■ **Available data**
-- -- --

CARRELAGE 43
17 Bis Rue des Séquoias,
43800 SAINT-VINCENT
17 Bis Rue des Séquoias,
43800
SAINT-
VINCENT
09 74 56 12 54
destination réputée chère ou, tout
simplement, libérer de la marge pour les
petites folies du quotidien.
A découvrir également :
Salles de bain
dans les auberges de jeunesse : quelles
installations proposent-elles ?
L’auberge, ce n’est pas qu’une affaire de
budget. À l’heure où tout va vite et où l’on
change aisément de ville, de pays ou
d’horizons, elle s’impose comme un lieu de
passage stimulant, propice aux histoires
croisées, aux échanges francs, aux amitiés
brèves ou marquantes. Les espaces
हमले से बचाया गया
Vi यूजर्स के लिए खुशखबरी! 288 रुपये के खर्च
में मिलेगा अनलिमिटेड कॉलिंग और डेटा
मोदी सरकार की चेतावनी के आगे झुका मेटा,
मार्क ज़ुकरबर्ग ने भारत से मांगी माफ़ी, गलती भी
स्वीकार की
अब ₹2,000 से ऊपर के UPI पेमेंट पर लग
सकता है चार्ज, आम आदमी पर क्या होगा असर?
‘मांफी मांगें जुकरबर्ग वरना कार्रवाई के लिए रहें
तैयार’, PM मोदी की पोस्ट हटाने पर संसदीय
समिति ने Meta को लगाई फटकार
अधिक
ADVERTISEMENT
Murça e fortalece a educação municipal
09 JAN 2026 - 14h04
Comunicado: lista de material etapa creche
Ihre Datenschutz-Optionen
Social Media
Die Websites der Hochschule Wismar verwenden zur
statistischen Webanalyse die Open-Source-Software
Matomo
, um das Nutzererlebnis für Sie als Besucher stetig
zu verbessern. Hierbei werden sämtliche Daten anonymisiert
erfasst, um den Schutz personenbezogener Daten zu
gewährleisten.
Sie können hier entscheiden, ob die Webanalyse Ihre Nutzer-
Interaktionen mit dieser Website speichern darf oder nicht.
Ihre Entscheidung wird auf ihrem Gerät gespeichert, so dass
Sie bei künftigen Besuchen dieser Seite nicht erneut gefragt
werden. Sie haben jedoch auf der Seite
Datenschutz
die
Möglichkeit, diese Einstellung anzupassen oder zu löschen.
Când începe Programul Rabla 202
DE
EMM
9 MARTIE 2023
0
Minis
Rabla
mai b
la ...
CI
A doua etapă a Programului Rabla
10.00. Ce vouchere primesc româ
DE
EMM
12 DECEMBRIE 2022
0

-- -- --

■ **Problem statement**
Nothing but the lines from the one with "Ihre Datenschutz-Optionen" through the last line of the entries should be repeated, and those exactly.

■ **Exercise output**
Ihre Datenschutz-Optionen
Social Media
Die Websites der Hochschule Wismar verwenden zur
statistischen Webanalyse die Open-Source-Software
Matomo
, um das Nutzererlebnis für Sie als Besucher stetig
zu verbessern. Hierbei werden sämtliche Daten anonymisiert
erfasst, um den Schutz personenbezogener Daten zu
gewährleisten.
Sie können hier entscheiden, ob die Webanalyse Ihre Nutzer-
Interaktionen mit dieser Website speichern darf oder nicht.
Ihre Entscheidung wird auf ihrem Gerät gespeichert, so dass
Sie bei künftigen Besuchen dieser Seite nicht erneut gefragt
werden. Sie haben jedoch auf der Seite
Datenschutz
die
Möglichkeit, diese Einstellung anzupassen oder zu löschen.
Când începe Programul Rabla 202
DE
EMM
9 MARTIE 2023
0
Minis
Rabla
mai b
la ...
CI
A doua etapă a Programului Rabla
10.00. Ce vouchere primesc româ
DE
EMM
12 DECEMBRIE 2022
0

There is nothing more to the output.